Search the records for "زبان". Copy every line where it appears.

*** RECORDS SUPPLIED Section Begins ***

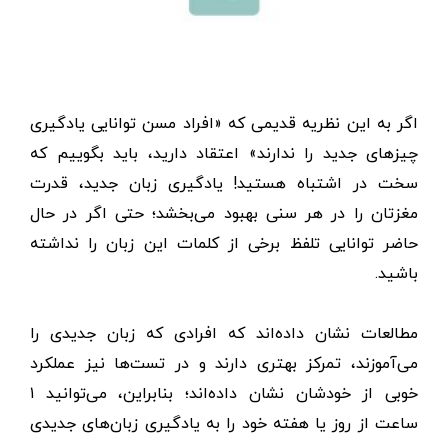
اگر به این نظریه قدیمی که «افراد مسن توانایی یادگیری
چیزهای جدید را ندارند» اعتقاد دارید، باید بگوییم که
سخت در اشتباه هستید! یادگیری زبان جدید، قدرت
مغزتان را در هر سنی بهبود می‌بخشد؛ حتی اگر در حال
حاضر توانایی تلفظ برخی از کلمات این زبان را نداشته
باشید.
مطالعات نشان داده‌اند که افرادی که زبان جدیدی را
می‌آموزند، تمرکز بهتری دارند و در تست‌ها نیز عملکرد
خوبی از خودشان نشان داده‌اند؛ بنابراین، می‌توانید ۱
ساعت از روز یا هفته خود را به یادگیری زبان‌های جدیدی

*** RECORDS SUPPLIED Section Ends ***

> RESPONSE:
سخت در اشتباه هستید! یادگیری زبان جدید، قدرت
حاضر توانایی تلفظ برخی از کلمات این زبان را نداشته
مطالعات نشان داده‌اند که افرادی که زبان جدیدی را
ساعت از روز یا هفته خود را به یادگیری زبان‌های جدیدی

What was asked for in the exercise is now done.